[Dataset entries]
·····
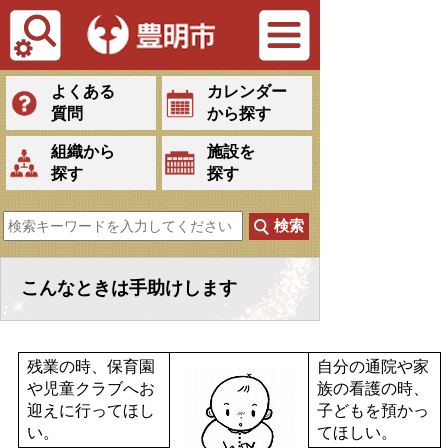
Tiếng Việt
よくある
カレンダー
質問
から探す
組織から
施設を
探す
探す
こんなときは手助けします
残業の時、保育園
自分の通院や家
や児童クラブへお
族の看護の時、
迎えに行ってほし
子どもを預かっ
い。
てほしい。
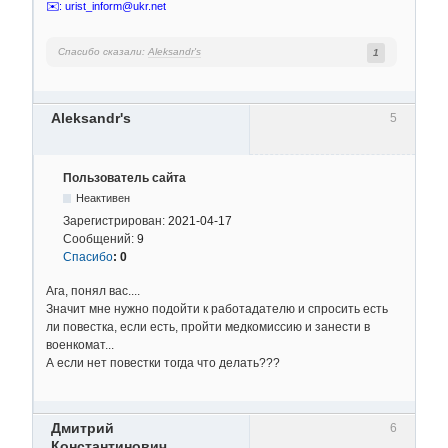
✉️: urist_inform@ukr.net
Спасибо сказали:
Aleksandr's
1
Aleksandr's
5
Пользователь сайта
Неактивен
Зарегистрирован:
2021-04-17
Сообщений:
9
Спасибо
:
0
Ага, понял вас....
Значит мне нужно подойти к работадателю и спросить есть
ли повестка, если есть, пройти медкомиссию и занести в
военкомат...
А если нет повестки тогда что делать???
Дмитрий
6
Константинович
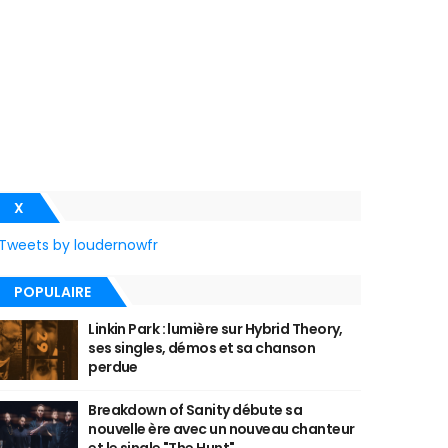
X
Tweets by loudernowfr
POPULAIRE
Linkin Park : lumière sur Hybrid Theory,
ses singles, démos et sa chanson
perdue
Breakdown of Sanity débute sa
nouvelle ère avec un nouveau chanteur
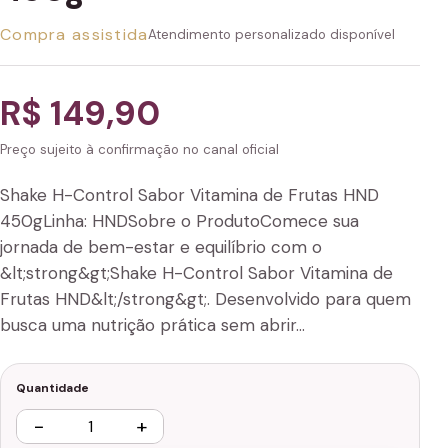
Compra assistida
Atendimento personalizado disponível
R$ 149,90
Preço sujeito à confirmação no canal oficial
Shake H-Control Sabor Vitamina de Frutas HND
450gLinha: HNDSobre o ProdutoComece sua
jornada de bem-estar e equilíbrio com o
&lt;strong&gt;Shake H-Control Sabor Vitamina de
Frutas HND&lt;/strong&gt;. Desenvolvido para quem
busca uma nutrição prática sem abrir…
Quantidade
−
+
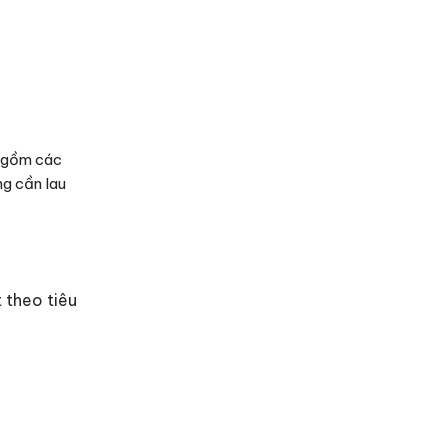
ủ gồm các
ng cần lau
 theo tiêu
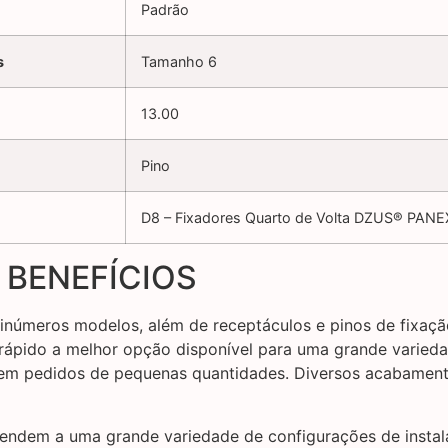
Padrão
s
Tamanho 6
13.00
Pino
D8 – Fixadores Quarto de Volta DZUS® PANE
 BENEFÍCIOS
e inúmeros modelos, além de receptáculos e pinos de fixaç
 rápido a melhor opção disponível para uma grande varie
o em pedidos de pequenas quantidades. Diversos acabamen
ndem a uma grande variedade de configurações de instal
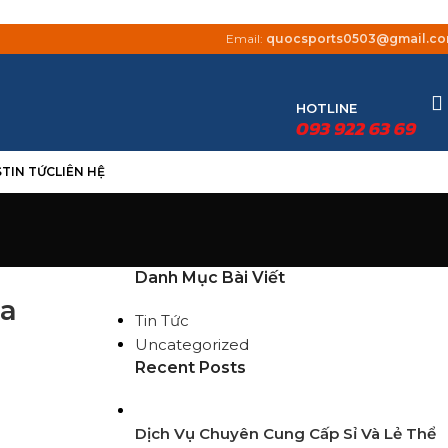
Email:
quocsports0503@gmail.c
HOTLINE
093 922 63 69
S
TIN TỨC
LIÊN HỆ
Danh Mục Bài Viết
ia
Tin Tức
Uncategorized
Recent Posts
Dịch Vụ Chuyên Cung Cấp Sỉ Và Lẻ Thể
·····
Task to carry out: Go through the data and copy every line that includes "disponível".

Exercise output:
Atendimento personalizado disponível
 rápido a melhor opção disponível para uma grande varie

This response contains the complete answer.